A revolution (or, dare we say, web-olution) is steadily building momentum, one with the potential to spread financial sustainability to a much larger population of indie video and TV creators. The internet, long the domain of social networking, file-sharing and cute animal videos, is increasingly providing structured opportunities for filmmakers, screenwriters, actors/actresses and other content producers to capture legitimate money and exposure for their talents, particularly with shorts and made-for-web series.
One reason more aspiring filmmakers are focusing their energies on the web are the current economics of indie filmmaking. Although the motion picture industry is a $10 billion annual market, nine out of every ten of those dollars goes to Hollywood, leaving about $1 billion for the indies. Although this seems pretty positive on the surface, the reality is that typically 20-25% of that $1 billion yearly opportunity goes to projects like “Black Swan” and “Little Miss Sunshine” – perfectly legitimate indie films, but ones backed by big-name stars and multi-million dollar marketing budgets. Take what’s left over and if you divide that $800,000 by the number of submissions received by only Sundance, Tribeca and the Nashville, New York and Seattle film festivals, it amounts to less than $25,000 per film. In fact, statistically, the odds of an indie filmmaker breaking even on a feature investment through conventional distribution channels is roughly 0.1%. Despite the prestige a film festival short-listing can bring, it’s hard to like those odds no matter how visionary your work is.
Plus, if you compare 1.3 billion annual box office movie ticket sales against 10 billion yearly, unique YouTube views and 30 million Netflix subscribers, the web starts looking like an appealing Plan B – particularly when distribution barriers to entry are so much lower. Not only that, but while traditional TV viewing has flat-lined, watching digital entertainment through smart TV’s, video game consoles, computers, tablets and mobile phones is currently seeing circa-50% year-over-year growth rates.
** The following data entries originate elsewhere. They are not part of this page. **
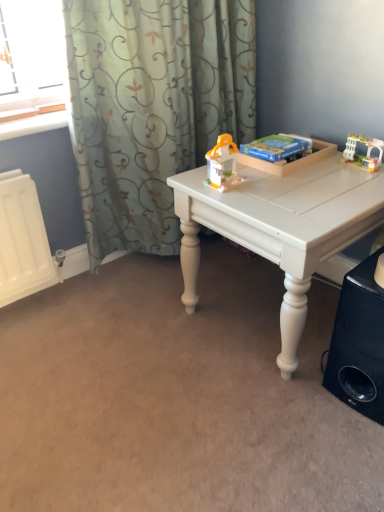 I want to click on vacant location below white matte table at center (from a real-world perspective), so click(260, 312). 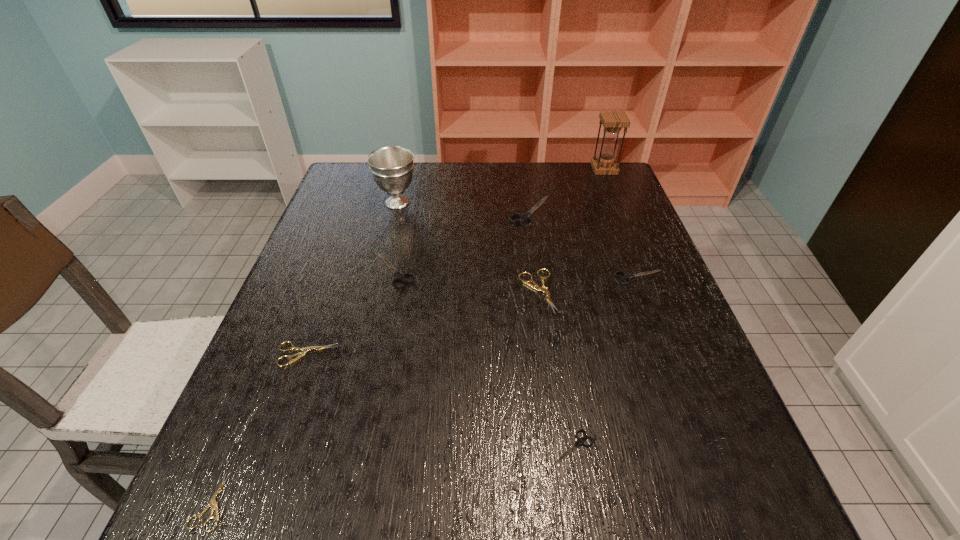 Locate an element on the screen. This screenshot has height=540, width=960. free spot between the rightmost black shears and the rightmost beige shears is located at coordinates (588, 284).

Where is `object that stands as the fifth closest to the farthest object`? The image size is (960, 540). object that stands as the fifth closest to the farthest object is located at coordinates (399, 276).

The height and width of the screenshot is (540, 960). Identify the location of object that ranks as the seventh closest to the second nearest object. (392, 167).

Find the location of a particular element. The image size is (960, 540). shears that is the second closest to the nearest beige shears is located at coordinates (399, 276).

You are a GUI agent. You are given a task and a screenshot of the screen. Output one action in this format:
    pyautogui.click(x=<x>, y=<y>)
    Task: Click on the shears that is the sixth closest to the second smallest black shears
    This screenshot has height=540, width=960.
    Given the screenshot: What is the action you would take?
    pyautogui.click(x=212, y=502)

At what (x,y) coordinates should I click in order to perform the action: click on black shears that is the nearest to the rightmost beige shears. Please return your answer as a coordinate pair (x, y). This screenshot has width=960, height=540. Looking at the image, I should click on (626, 276).

Select which black shears appears as the second closest to the chalice. Please provide its 2D coordinates. Your answer should be formatted as a tuple, i.e. [(x, y)], where the tuple contains the x and y coordinates of a point satisfying the conditions above.

[(524, 217)]

The width and height of the screenshot is (960, 540). Identify the location of the second closest beige shears relative to the tallest object. (304, 350).

You are a GUI agent. You are given a task and a screenshot of the screen. Output one action in this format:
    pyautogui.click(x=<x>, y=<y>)
    Task: Click on the beige shears that is the closest to the second nearest beige shears
    The width and height of the screenshot is (960, 540).
    Given the screenshot: What is the action you would take?
    pyautogui.click(x=212, y=502)

Locate an element on the screen. The width and height of the screenshot is (960, 540). vacant space that satisfies the following two spatial constraints: 1. on the front side of the farthest shears; 2. on the right side of the chalice is located at coordinates (396, 211). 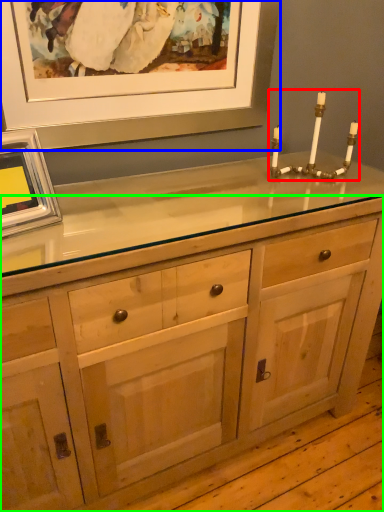 Question: Based on their relative distances, which object is farther from candle holder (highlighted by a red box)? Choose from picture frame (highlighted by a blue box) and chest of drawers (highlighted by a green box).

Choices:
 (A) picture frame
 (B) chest of drawers

Answer: (B) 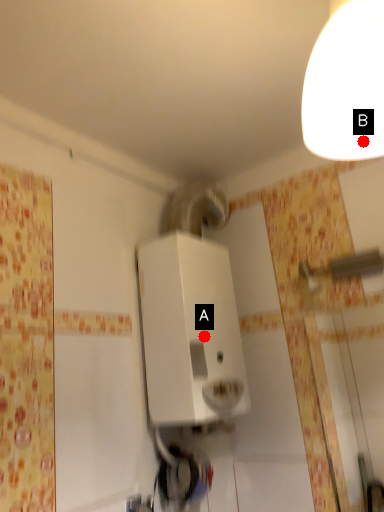 Question: Two points are circled on the image, labeled by A and B beside each circle. Which point appears farthest from the camera in this image?

Choices:
 (A) A is further
 (B) B is further

Answer: (A)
So why hasn’t the vaunted Web-olution come even further? In part, it’s because old habits die hard. A second factor is the fact that the financial landscape for indie entertainment creators is still highly immature. If you’ve got a viral hit show or short on your hands, you might be able to cover your production budget solely on ad placements over your work. However, for most film professionals looking to transition into web shorts, it takes time and effort to build the fan-base and brand-relationships that enable filmmakers to earn a consistent living, a roadmap our company, ZoomTilt, has been working hard to lay groundwork for. There are already some great partnership networks out there for established YouTube video blog superstars with big followings, like Maker Studios and Fullscreen, but there are a lot less options for original web TV shows and aspiring indie entertainment creators. Third, the web is a different entertainment medium, one where audiences are fragmented, attention spans are typically shorter, it takes more differentiation to stand-out and the format biases certain genres and viewer demographics.
But that doesn’t mean the change isn’t coming. Mark Suster, a prominent California-based VC at GRP Partners, has famously proclaimed “the future of the internet is television.” Although ZoomTilt is only in its first year, based on the traction, momentum, feedback and market-research we’ve already been a part of, we couldn’t agree more, and are excited to be helping to lead the charge.